A Anistia Internacional, em seu relatório internacional 2022/23, em que avalia o estado dos direitos humanos em 156 países, denuncia a autocracia venezuelana por “uso excessivo de força e outras medidas de repressão contra protestos”, além de falta de acesso a direitos econômicos e sociais e até à água potável. “A impunidade das forças de segurança por contínuas execuções extrajudiciais persistiu”, diz a ONG. “Serviços de inteligência e outras forças de segurança, com a concordância do sistema judicial, continuaram a deter, torturar e maltratar arbitrariamente aquelas pessoas percebidas como oponentes do governo de Nicolás Maduro”. O número de presos políticos no período é estimado entre 240 e 310 e “mais de 7,1 milhões de venezuelanos deixaram o país”. Para comparação, a Agência de Refugiados da ONU estima em oito milhões o número de refugiados ucranianos nos países vizinhos desde a invasão Russa do ano passado.

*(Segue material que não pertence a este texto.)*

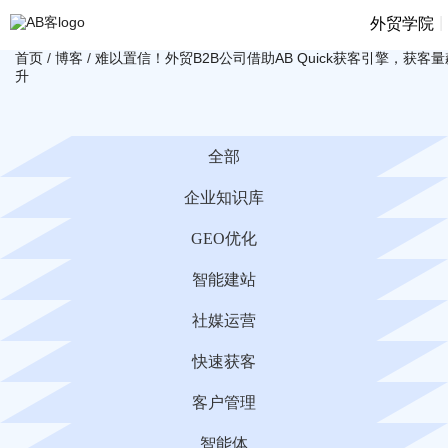
|
外贸学院
首页
/
博客
/
难以置信！外贸B2B公司借助AB Quick获客引擎，获客量
升
全部
企业知识库
GEO优化
智能建站
社媒运营
快速获客
客户管理
智能体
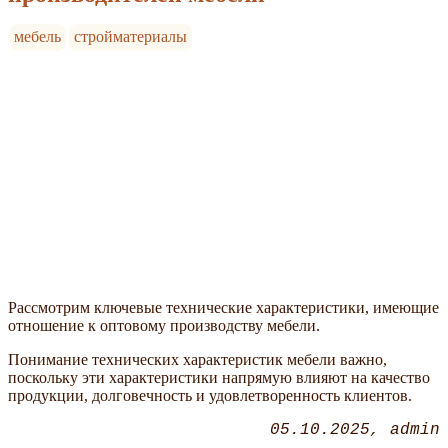
мебель
стройматериалы
Рассмотрим ключевые технические характеристики, имеющие
отношение к оптовому производству мебели.
Понимание технических характеристик мебели важно,
поскольку эти характеристики напрямую влияют на качество
продукции, долговечность и удовлетворенность клиентов.
05.10.2025
admin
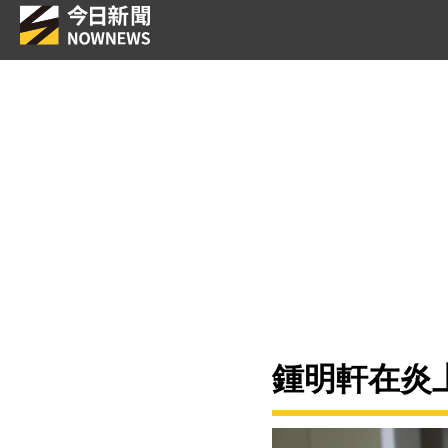
鍾明軒在炎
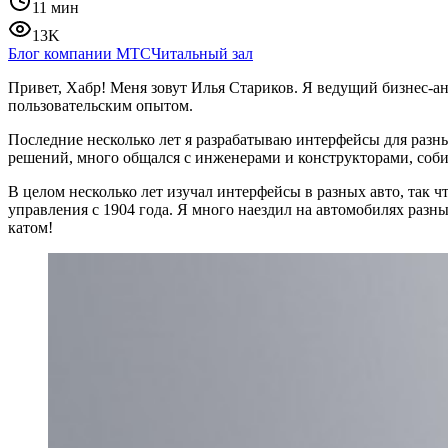
11 мин
13K
Блог компании МТС
Читальный зал
Привет, Хабр! Меня зовут Илья Стариков. Я ведущий бизнес-а
пользовательским опытом.
Последние несколько лет я разрабатываю интерфейсы для разны
решений, много общался с инженерами и конструкторами, собир
В целом несколько лет изучал интерфейсы в разных авто, так ч
управления с 1904 года. Я много наездил на автомобилях разны
катом!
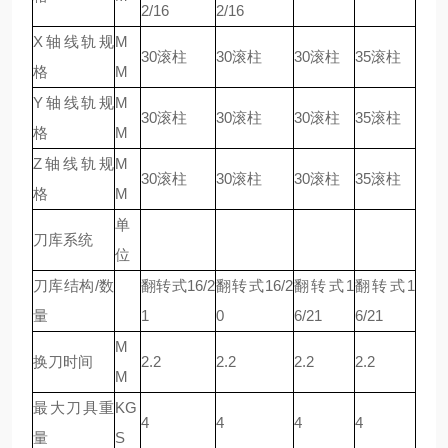
2/16
2/16
X轴线轨规
M
30滚柱
30滚柱
30滚柱
35滚柱
格
M
Y轴线轨规
M
30滚柱
30滚柱
30滚柱
35滚柱
格
M
Z轴线轨规
M
30滚柱
30滚柱
30滚柱
35滚柱
格
M
单
刀库系统
位
刀库结构/数
翻转式16/2
翻转式16/2
翻转式1
翻转式1
量
1
0
6/21
6/21
M
换刀时间
2.2
2.2
2.2
2.2
M
最大刀具重
KG
4
4
4
4
量
S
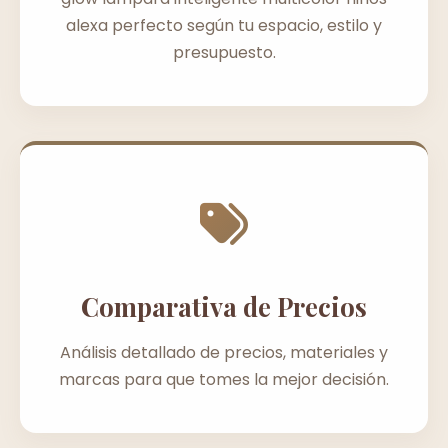
alexa perfecto según tu espacio, estilo y
presupuesto.
Comparativa de Precios
Análisis detallado de precios, materiales y
marcas para que tomes la mejor decisión.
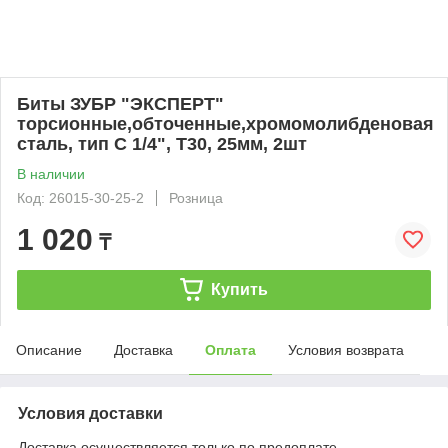
Биты ЗУБР "ЭКСПЕРТ"
торсионные,обточенные,хромомолибденовая
сталь, тип C 1/4", T30, 25мм, 2шт
В наличии
Код: 26015-30-25-2
Розница
1 020
₸
Купить
Описание
Доставка
Оплата
Условия возврата
Условия доставки
Доставка осуществляется только по предоплате.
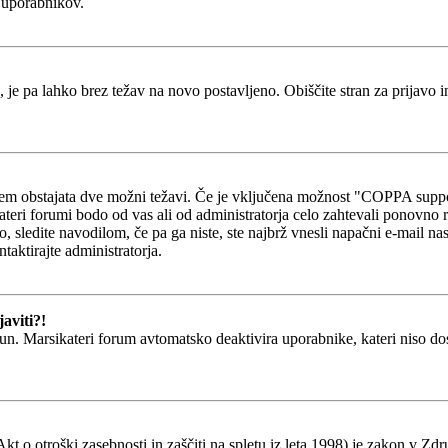
h uporabnikov.
, je pa lahko brez težav na novo postavljeno. Obiščite stran za prijavo i
otem obstajata dve možni težavi. Če je vključena možnost "COPPA suppo
kateri forumi bodo od vas ali od administratorja celo zahtevali ponovno re
o, sledite navodilom, če pa ga niste, ste najbrž vnesli napačni e-mail na
ntaktirajte administratorja.
aviti?!
un. Marsikateri forum avtomatsko deaktivira uporabnike, kateri niso dosti
o otroški zasebnosti in zaščiti na spletu iz leta 1998) je zakon v Zdru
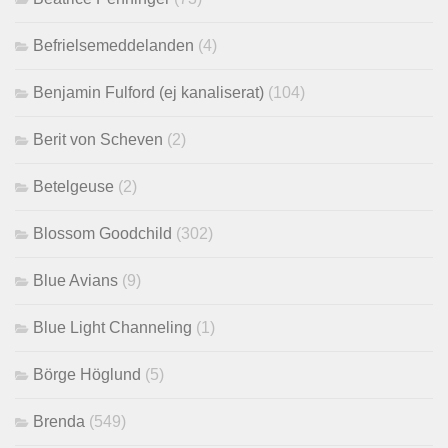
Befrielsemeddelanden
(4)
Benjamin Fulford (ej kanaliserat)
(104)
Berit von Scheven
(2)
Betelgeuse
(2)
Blossom Goodchild
(302)
Blue Avians
(9)
Blue Light Channeling
(1)
Börge Höglund
(5)
Brenda
(549)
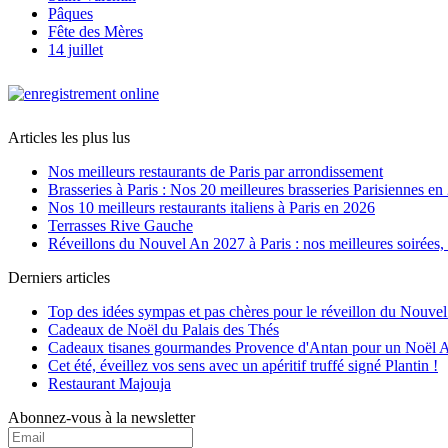
Pâques
Fête des Mères
14 juillet
Articles les plus lus
Nos meilleurs restaurants de Paris par arrondissement
Brasseries à Paris : Nos 20 meilleures brasseries Parisiennes en
Nos 10 meilleurs restaurants italiens à Paris en 2026
Terrasses Rive Gauche
Réveillons du Nouvel An 2027 à Paris : nos meilleures soirées, r
Derniers articles
Top des idées sympas et pas chères pour le réveillon du Nouve
Cadeaux de Noël du Palais des Thés
Cadeaux tisanes gourmandes Provence d'Antan pour un Noël 
Cet été, éveillez vos sens avec un apéritif truffé signé Plantin !
Restaurant Majouja
Abonnez-vous à la newsletter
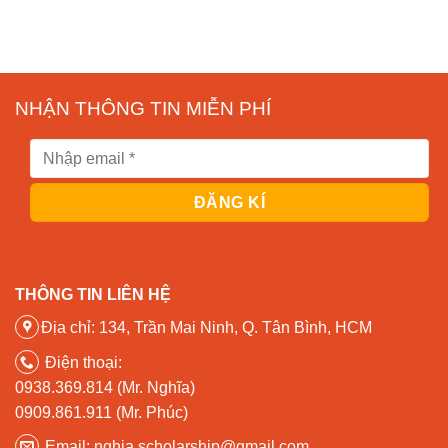
NHẬN THÔNG TIN MIỄN PHÍ
THÔNG TIN LIÊN HỆ
Địa chỉ: 134, Trần Mai Ninh, Q. Tân Bình, HCM
Điện thoại:
0938.369.814 (Mr. Nghĩa)
0909.861.911 (Mr. Phúc)
Email: nghia.scholarship@gmail.com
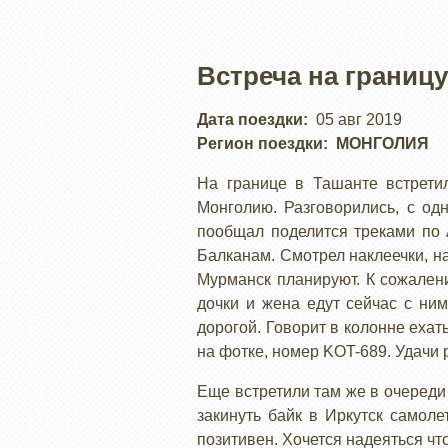
Встреча на границу
Дата поездки
05 авг 2019
Регион поездки
МОНГОЛИЯ
На границе в Ташанте встретил
Монголию. Разговорились, с од
пообщал поделится треками по 
Балканам. Смотрел наклеечки, н
Мурманск планируют. К сожалени
дочки и жена едут сейчас с ним
дорогой. Говорит в колонне ехат
на фотке, номер KOT-689. Удачи 
Еще встретили там же в очереди 
закинуть байк в Иркутск самоле
позитивен. Хочется надеяться что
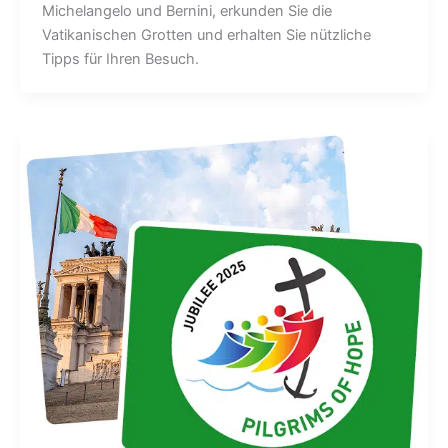
Michelangelo und Bernini, erkunden Sie die
Vatikanischen Grotten und erhalten Sie nützliche
Tipps für Ihren Besuch.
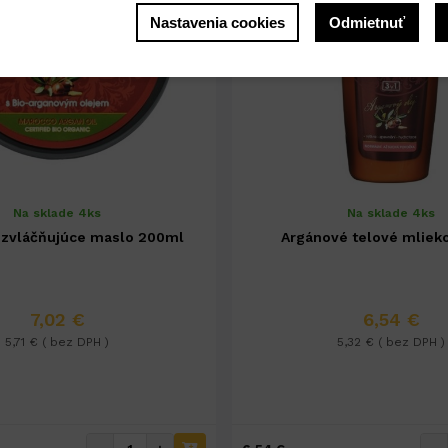
Nastavenia cookies
Odmietnuť
Na sklade 4ks
Na sklade 4ks
 zvláčňujúce maslo 200ml
Argánové telové mliek
7,02 €
6,54 €
5,71 € ( bez DPH )
5,32 € ( bez DPH )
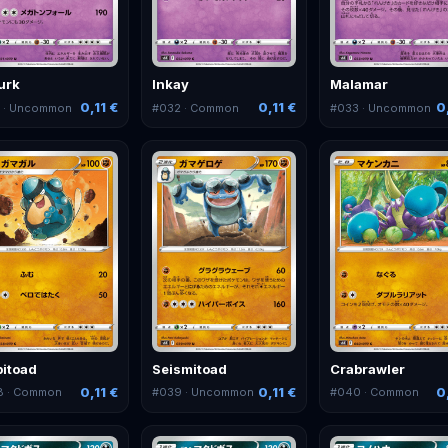
urk
Inkay
Malamar
0,11 €
0,11 €
0
1
· Uncommon
#
032
· Common
#
033
· Uncommon
pitoad
Seismitoad
Crabrawler
0,11 €
0,11 €
0
8
· Common
#
039
· Uncommon
#
040
· Common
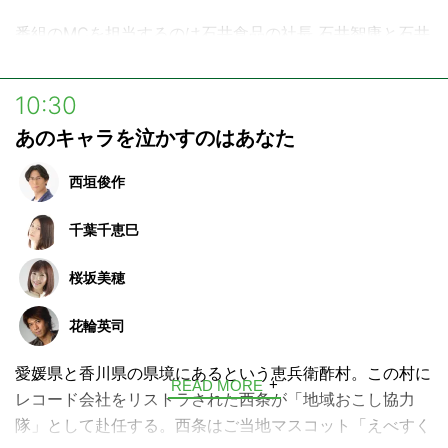
https://www.beach.jp/community/KIZUNA/index
番組のMCを担当するのは石井食品の社長 石井智康と石井
様々な企業・自治体とユーザーの皆さんが集まるオンライ
社長とは地元が一緒の同級生、岩田知佳。
ンコミュニティです。
毎回多彩なゲストをお迎えし、日々の食の楽しさや大切
10:30
“絆”をテーマに交流したり、企業や自治体とのコラボレー
さ、食のこだわり、そして親子で受け継いでいきたい食文
あのキャラを泣かすのはあなた
ションアイデアを募集したりしています。
化についてトーク。耳を傾ければ、あなたの毎日に彩りを
添える“おいしい”の種がきっと見つかるはず！
西垣俊作
千葉千恵巳
桜坂美穂
花輪英司
愛媛県と香川県の県境にあるという恵兵衛酢村。この村に
READ MORE
レコード会社をリストラされた西条が「地域おこし協力
隊」として赴任する。西条はご当地マスコット「えべすく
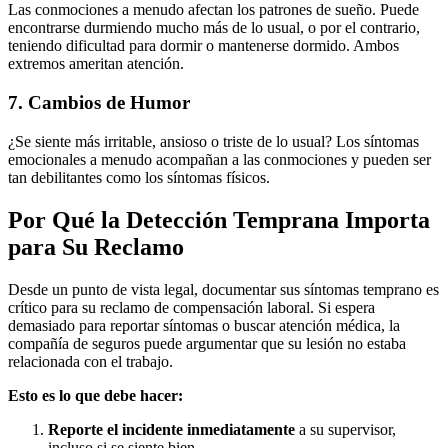
Las conmociones a menudo afectan los patrones de sueño. Puede
encontrarse durmiendo mucho más de lo usual, o por el contrario,
teniendo dificultad para dormir o mantenerse dormido. Ambos
extremos ameritan atención.
7. Cambios de Humor
¿Se siente más irritable, ansioso o triste de lo usual? Los síntomas
emocionales a menudo acompañan a las conmociones y pueden ser
tan debilitantes como los síntomas físicos.
Por Qué la Detección Temprana Importa
para Su Reclamo
Desde un punto de vista legal, documentar sus síntomas temprano es
crítico para su reclamo de compensación laboral. Si espera
demasiado para reportar síntomas o buscar atención médica, la
compañía de seguros puede argumentar que su lesión no estaba
relacionada con el trabajo.
Esto es lo que debe hacer:
Reporte el incidente inmediatamente
a su supervisor,
incluso si se siente bien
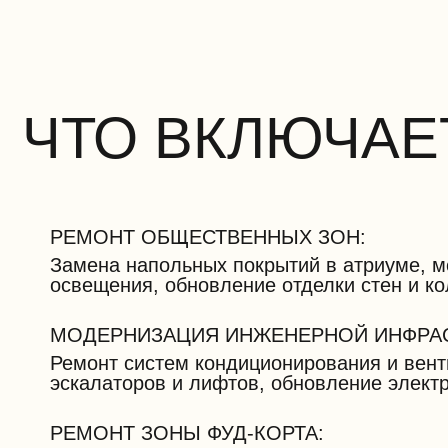
ЧТО ВКЛЮЧАЕТ
РЕМОНТ ОБЩЕСТВЕННЫХ ЗОН:
Замена напольных покрытий в атриуме, 
освещения, обновление отделки стен и ко
МОДЕРНИЗАЦИЯ ИНЖЕНЕРНОЙ ИНФРАС
Ремонт систем кондиционирования и вент
эскалаторов и лифтов, обновление элект
РЕМОНТ ЗОНЫ ФУД-КОРТА:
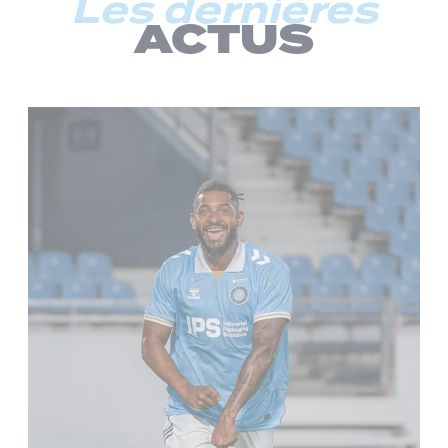
Les dernières
ACTUS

A Human Rights Watch, outra organização respeitada de direitos humanos, fez em março uma intervenção oral em uma reunião do Conselho de Direitos Humanos da ONU, ao qual a Venezuela não conseguiu se reeleger no ano passado, para lembrar que a aparência de “normalização” do país “deve-se em parte à dolarização da economia” e alertar que “as condições internas estão longe de ‘normais’ de uma perspectiva de direitos humanos”.
As duas ONGs internacionais aplaudem a ONU por suas missões à Venezuela que ajudam a revelar o estado atual do país. O Conselho estabeleceu em 2019 uma Missão de Determinação de Fatos que produziu um primeiro relatório em 2020. O documento já alertava que havia fundamentos suficientes para acusar crimes contra a humanidade perpetrados pela ditadura. Na época, a missão foi estendida por dois anos. Seguiram-se um segundo relatório em 2021 e um terceiro em setembro de 2022, que desmascararam uma ausência de independência do judiciário, que trabalha a favor do regime, e pediram mais prazo. A missão foi estendida até setembro de 2024.